La démographie médicale en France pose problème. La répartition inégale des médecins entre le Nord et le Sud, et entre les campagnes et les villes, devient un réel problème de santé publique. Comment lutter contre ces déserts médicaux ? Quelles initiatives sont prises pour augmenter le nombre de médecins de campagne ? Radiance Humanis vous explique tout.

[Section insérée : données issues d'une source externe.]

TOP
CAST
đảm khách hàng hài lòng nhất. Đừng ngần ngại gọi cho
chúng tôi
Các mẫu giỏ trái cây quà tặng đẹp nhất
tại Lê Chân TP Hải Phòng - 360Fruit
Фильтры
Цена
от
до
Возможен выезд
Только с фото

Que sont les déserts medicaux

Les déserts médicaux désignent des zones du territoire dont la concentration de professionnels et d'établissements de santé est insuffisante par rapport aux besoins et à la réalité démographique du territoire, ou tout du moins inférieure à la moyenne du pays. Cette désertification médicale touche en particulier, les zones rurales, le Nord de la France, ainsi que les banlieues des grandes villes. 

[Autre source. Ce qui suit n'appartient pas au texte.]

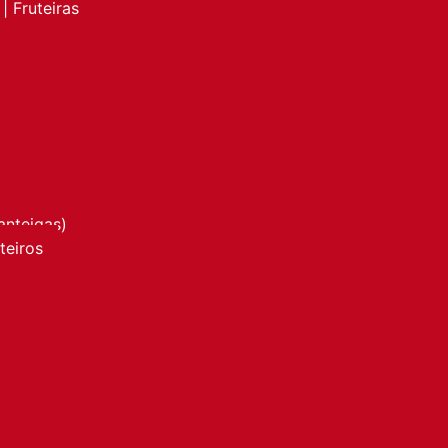
| Fruteiras
anteigas)
nteiros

Déserts médicaux : le constat

La France compte 285 840 médecins en exercice au 1er janvier 2016, selon le Conseil national de l'Ordre des médecins. 
La désertification médicale s'explique par les difficultés de remplacement des médecins partant à la retraite et au désengagement des services publics de santé. 
Les médecins installés dans les années 70 sont voués à partir à la retraite et le nombre de diplômés depuis 30 ans ne cesse de chuter. Les aides à l'installation pour les jeunes médecins et l'ouverture des maisons médicales en zone rurale ne résolvent qu'en partie le problème. En effet, les petites villes et communes de banlieue se voient dorénavant également touchés.
Exercer plus de 50 heures par semaine, être l'interlocuteur unique de milliers de familles, enchaîner les gardes sans pour autant gagner plus qu'un médecin en grande ville, n'incite pas les jeunes diplômés à devenir des médecins de campagnes.
Le constat est simple : être médecin de campagne n'attire plus, le nombre de déserts médicaux s’accroît. 

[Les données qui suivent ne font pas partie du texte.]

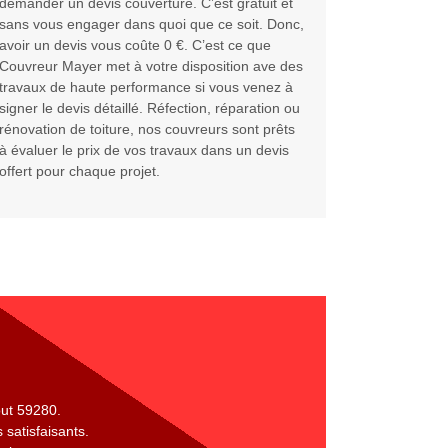
demander un devis couverture. C’est gratuit et
sans vous engager dans quoi que ce soit. Donc,
avoir un devis vous coûte 0 €. C’est ce que
Couvreur Mayer met à votre disposition ave des
travaux de haute performance si vous venez à
signer le devis détaillé. Réfection, réparation ou
rénovation de toiture, nos couvreurs sont prêts
à évaluer le prix de vos travaux dans un devis
offert pour chaque projet.
out 59280.
 satisfaisants.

L'avenir de la médecine de proximité en suspens

La question des déserts médicaux se voit à nouveau soulever par la campagne de l'élection présidentielle, chaque candidat avance ses propositions pour réduire les inégalités d'accès aux soins au sein de la population française selon leur lieu d'habitation.
L'Ordre des médecins a donc pris la décision de mener une enquête de terrain pour savoir si les maisons de santé constituent un réel remède.

Le fait qu'une pluralité d'acteurs, pouvant se retirer d'une année à l'autre, finance ces projets, soulève la question de la viabilité de ces projets de Maisons de santé, dont le coup est estimé à 800 000 € selon l'Ordre des médecins.

Une certitude subsiste, les inégalités territoriales d'accès au soin seront au cœur des débats, jusqu'à l'issue du scrutin du 7 mai prochain. Reste l'espoir que des solutions efficaces en découle.